Segment Open
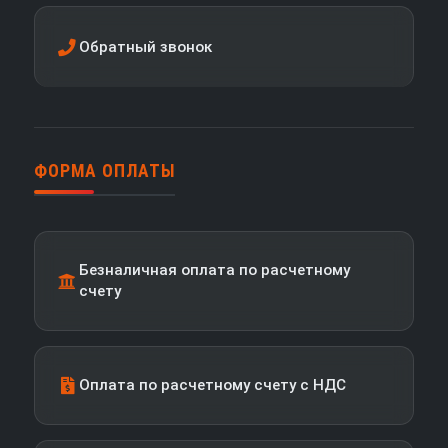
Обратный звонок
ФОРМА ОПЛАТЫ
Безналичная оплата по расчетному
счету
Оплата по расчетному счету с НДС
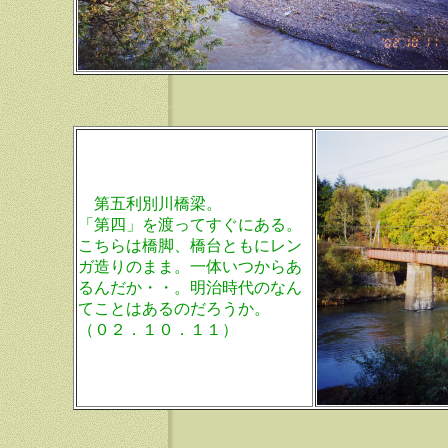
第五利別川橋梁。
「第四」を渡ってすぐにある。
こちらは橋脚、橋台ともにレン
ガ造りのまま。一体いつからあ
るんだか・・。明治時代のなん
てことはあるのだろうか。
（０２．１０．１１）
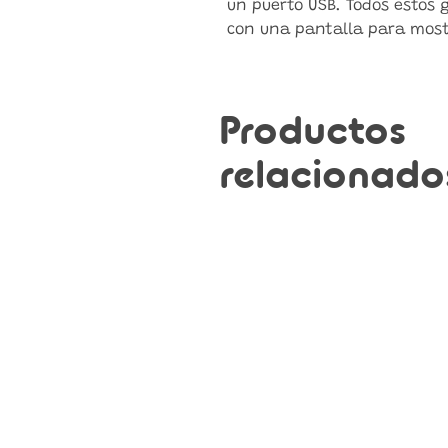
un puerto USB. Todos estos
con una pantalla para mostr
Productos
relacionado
Segment Closed
**Exercise details:**
Tail of the listing, starting at the line with "un puerto USB. Todos estos" and ending at the last line: output it exactly and add nothing.

**Exercise output:**
un puerto USB. Todos estos
con una pantalla para mostr
Productos
relacionado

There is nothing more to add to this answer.